What to do:
Report each line of the material below where the word "Usuario" can be found.

Supplied information:
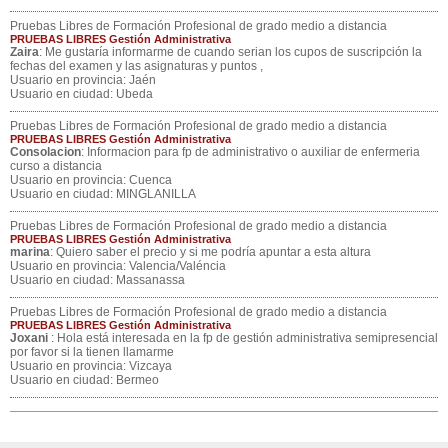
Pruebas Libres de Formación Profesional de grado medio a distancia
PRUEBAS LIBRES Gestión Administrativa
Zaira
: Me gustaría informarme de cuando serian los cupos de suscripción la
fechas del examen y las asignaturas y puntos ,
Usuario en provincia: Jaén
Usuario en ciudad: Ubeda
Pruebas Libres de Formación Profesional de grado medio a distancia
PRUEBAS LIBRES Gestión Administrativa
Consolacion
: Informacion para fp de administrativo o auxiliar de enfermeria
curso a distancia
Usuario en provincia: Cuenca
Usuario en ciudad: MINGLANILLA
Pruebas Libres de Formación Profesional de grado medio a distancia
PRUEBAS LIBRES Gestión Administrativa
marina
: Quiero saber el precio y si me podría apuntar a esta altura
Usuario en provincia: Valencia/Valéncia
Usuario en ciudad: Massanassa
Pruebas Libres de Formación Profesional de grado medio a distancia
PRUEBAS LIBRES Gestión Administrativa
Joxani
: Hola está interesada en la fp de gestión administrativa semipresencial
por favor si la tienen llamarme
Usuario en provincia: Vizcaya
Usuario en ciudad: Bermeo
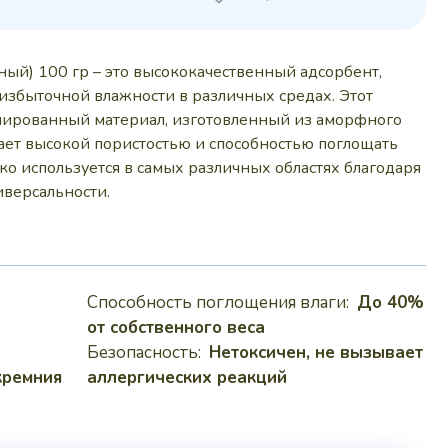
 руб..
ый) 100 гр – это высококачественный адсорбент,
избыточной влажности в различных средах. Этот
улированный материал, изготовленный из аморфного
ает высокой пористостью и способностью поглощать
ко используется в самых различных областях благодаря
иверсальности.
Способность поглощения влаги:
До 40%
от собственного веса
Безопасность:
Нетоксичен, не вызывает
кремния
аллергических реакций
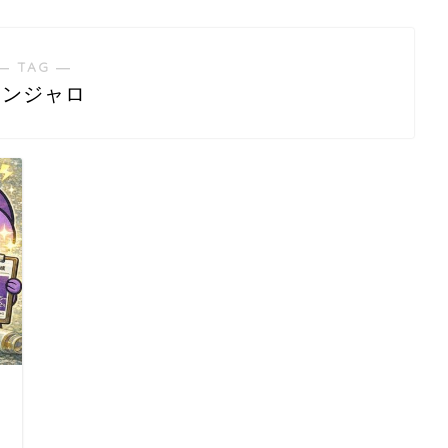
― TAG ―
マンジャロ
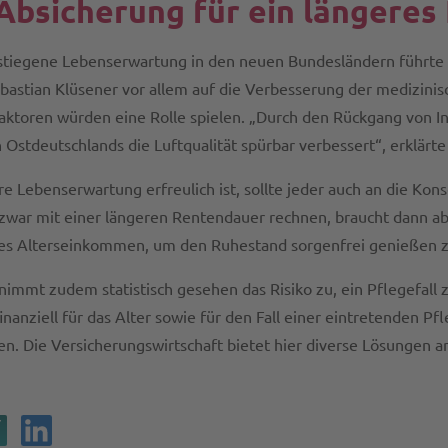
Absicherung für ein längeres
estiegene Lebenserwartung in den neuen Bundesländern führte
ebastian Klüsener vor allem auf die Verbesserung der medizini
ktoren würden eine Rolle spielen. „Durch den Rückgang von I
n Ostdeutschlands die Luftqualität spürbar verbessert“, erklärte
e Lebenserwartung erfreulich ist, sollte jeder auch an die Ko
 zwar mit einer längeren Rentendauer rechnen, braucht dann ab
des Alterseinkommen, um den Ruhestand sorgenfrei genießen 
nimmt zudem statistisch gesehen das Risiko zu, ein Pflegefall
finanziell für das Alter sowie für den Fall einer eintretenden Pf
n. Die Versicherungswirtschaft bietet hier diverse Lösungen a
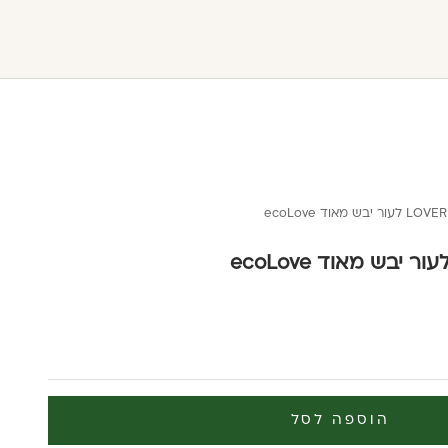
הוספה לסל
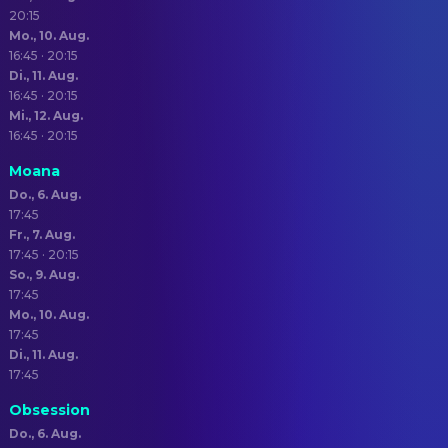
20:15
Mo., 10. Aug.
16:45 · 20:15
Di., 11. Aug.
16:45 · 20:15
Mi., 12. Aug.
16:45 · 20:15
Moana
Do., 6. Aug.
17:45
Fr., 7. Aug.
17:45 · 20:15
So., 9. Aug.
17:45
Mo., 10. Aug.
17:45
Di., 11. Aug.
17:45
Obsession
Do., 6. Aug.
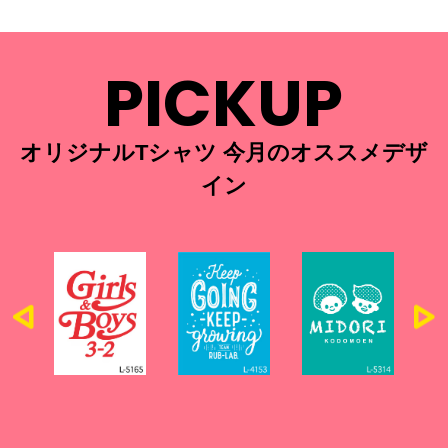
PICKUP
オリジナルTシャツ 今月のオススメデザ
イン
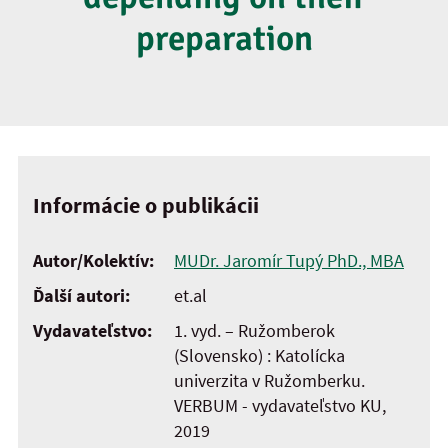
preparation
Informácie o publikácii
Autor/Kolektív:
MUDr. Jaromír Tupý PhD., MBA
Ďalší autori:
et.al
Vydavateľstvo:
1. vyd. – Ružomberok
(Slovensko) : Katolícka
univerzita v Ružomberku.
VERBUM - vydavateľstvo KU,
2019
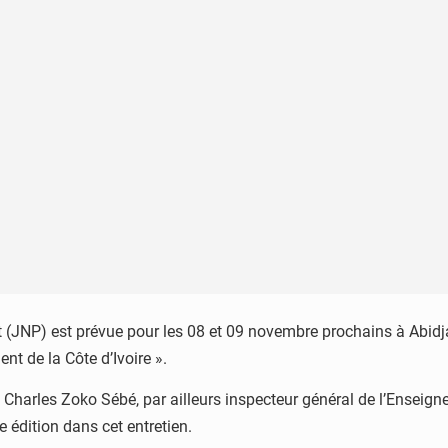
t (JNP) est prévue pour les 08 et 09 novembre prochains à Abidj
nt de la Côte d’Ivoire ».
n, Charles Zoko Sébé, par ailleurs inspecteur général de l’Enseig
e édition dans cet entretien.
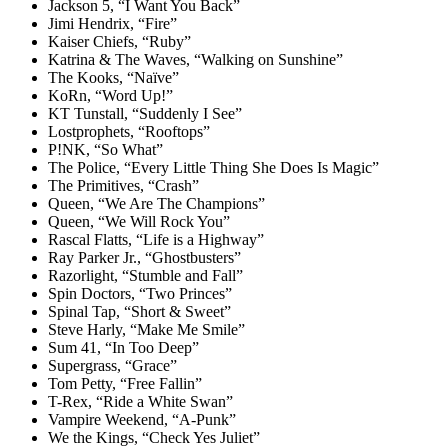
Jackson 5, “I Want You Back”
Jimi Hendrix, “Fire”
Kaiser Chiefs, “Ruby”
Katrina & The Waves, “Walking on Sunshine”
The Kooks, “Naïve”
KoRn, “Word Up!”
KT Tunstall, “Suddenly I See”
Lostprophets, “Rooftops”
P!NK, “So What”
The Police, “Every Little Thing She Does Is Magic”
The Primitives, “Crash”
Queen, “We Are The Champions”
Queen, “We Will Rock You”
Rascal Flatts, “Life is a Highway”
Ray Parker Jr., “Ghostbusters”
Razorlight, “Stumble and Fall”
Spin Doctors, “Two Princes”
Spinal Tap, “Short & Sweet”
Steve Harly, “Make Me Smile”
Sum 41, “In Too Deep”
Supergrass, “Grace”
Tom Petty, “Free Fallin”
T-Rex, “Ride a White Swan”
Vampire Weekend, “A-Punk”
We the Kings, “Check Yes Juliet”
--
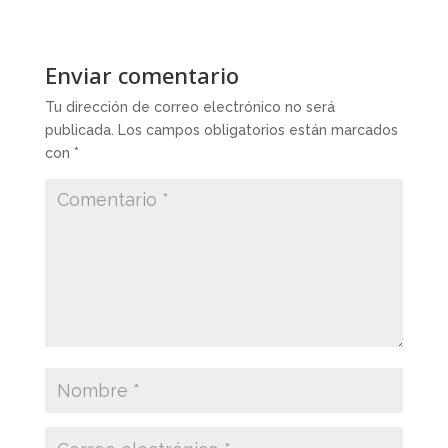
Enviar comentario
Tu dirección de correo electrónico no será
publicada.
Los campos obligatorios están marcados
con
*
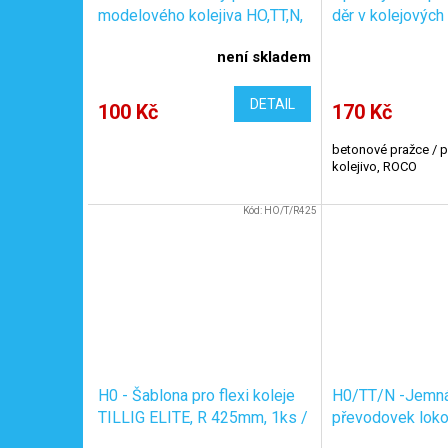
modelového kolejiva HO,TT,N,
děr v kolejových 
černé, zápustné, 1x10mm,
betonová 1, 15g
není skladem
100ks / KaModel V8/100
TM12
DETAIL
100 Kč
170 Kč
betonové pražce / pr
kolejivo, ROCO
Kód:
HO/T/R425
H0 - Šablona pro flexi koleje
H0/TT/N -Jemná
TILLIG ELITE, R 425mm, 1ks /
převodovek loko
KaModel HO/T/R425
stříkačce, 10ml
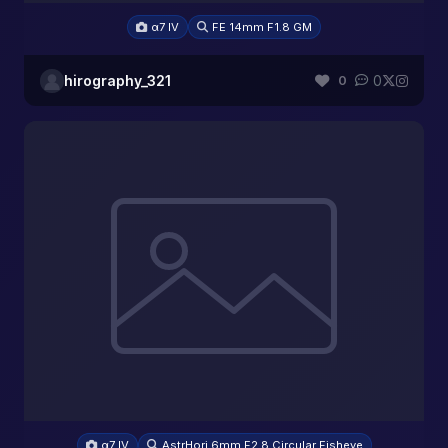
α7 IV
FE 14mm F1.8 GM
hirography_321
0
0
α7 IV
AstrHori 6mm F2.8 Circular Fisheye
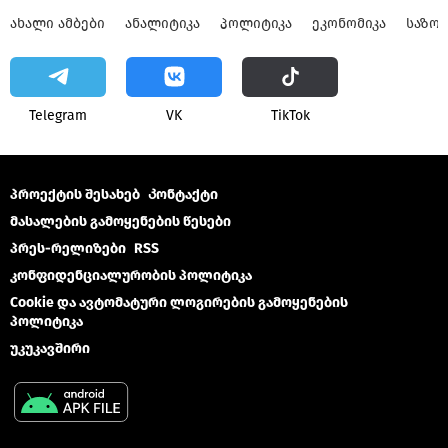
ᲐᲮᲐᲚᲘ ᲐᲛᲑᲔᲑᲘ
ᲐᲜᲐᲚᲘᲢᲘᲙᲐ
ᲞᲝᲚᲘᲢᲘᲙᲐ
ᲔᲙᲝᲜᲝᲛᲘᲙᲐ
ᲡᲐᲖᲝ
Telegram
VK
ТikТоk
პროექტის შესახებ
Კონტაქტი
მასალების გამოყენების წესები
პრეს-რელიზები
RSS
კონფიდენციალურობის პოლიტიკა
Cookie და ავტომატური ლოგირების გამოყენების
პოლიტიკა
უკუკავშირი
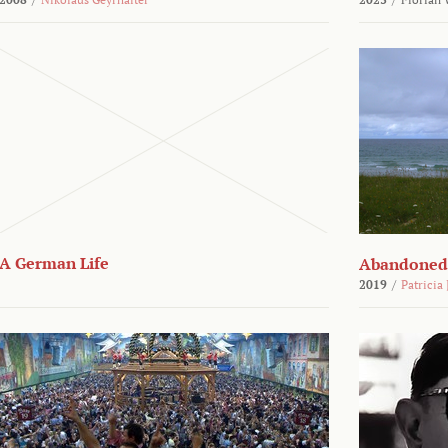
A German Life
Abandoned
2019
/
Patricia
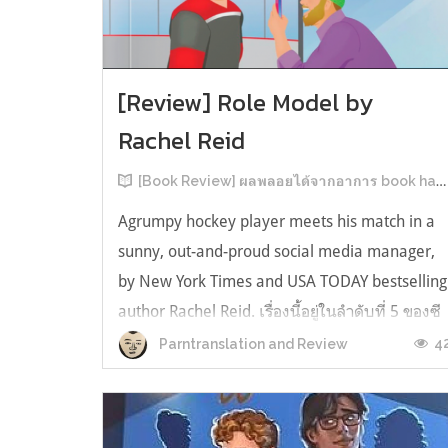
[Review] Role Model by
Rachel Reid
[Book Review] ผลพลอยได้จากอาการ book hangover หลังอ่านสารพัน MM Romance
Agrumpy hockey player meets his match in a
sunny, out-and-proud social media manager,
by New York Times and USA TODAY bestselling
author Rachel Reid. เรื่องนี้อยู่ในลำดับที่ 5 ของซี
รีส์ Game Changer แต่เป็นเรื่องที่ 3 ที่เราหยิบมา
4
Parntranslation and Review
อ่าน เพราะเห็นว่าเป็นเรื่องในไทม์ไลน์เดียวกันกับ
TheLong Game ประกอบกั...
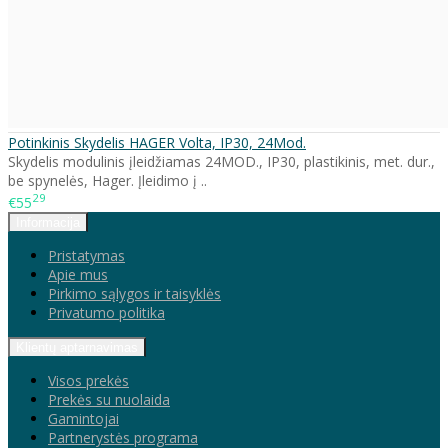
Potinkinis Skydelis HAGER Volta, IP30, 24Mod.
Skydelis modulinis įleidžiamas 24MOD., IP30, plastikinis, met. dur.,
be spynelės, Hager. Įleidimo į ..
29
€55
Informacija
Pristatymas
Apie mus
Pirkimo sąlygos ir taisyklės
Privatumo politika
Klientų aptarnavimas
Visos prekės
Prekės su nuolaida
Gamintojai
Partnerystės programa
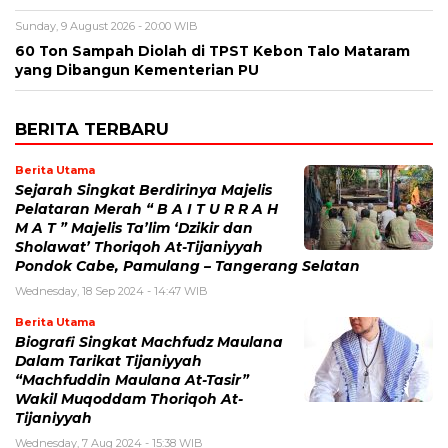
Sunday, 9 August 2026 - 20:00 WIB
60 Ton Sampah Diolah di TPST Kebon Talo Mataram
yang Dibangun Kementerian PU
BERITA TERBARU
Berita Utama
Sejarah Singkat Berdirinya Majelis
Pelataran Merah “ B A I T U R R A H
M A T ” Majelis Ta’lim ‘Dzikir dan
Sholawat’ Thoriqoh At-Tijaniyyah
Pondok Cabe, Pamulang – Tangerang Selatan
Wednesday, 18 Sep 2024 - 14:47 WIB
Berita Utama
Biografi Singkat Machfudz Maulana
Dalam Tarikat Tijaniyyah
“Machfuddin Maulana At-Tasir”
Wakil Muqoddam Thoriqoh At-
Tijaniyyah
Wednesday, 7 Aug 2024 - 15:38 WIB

Solution to this exercise:
Usuario en provincia: Jaén
Usuario en ciudad: Ubeda
Usuario en provincia: Cuenca
Usuario en ciudad: MINGLANILLA
Usuario en provincia: Valencia/Valéncia
Usuario en ciudad: Massanassa
Usuario en provincia: Vizcaya
Usuario en ciudad: Bermeo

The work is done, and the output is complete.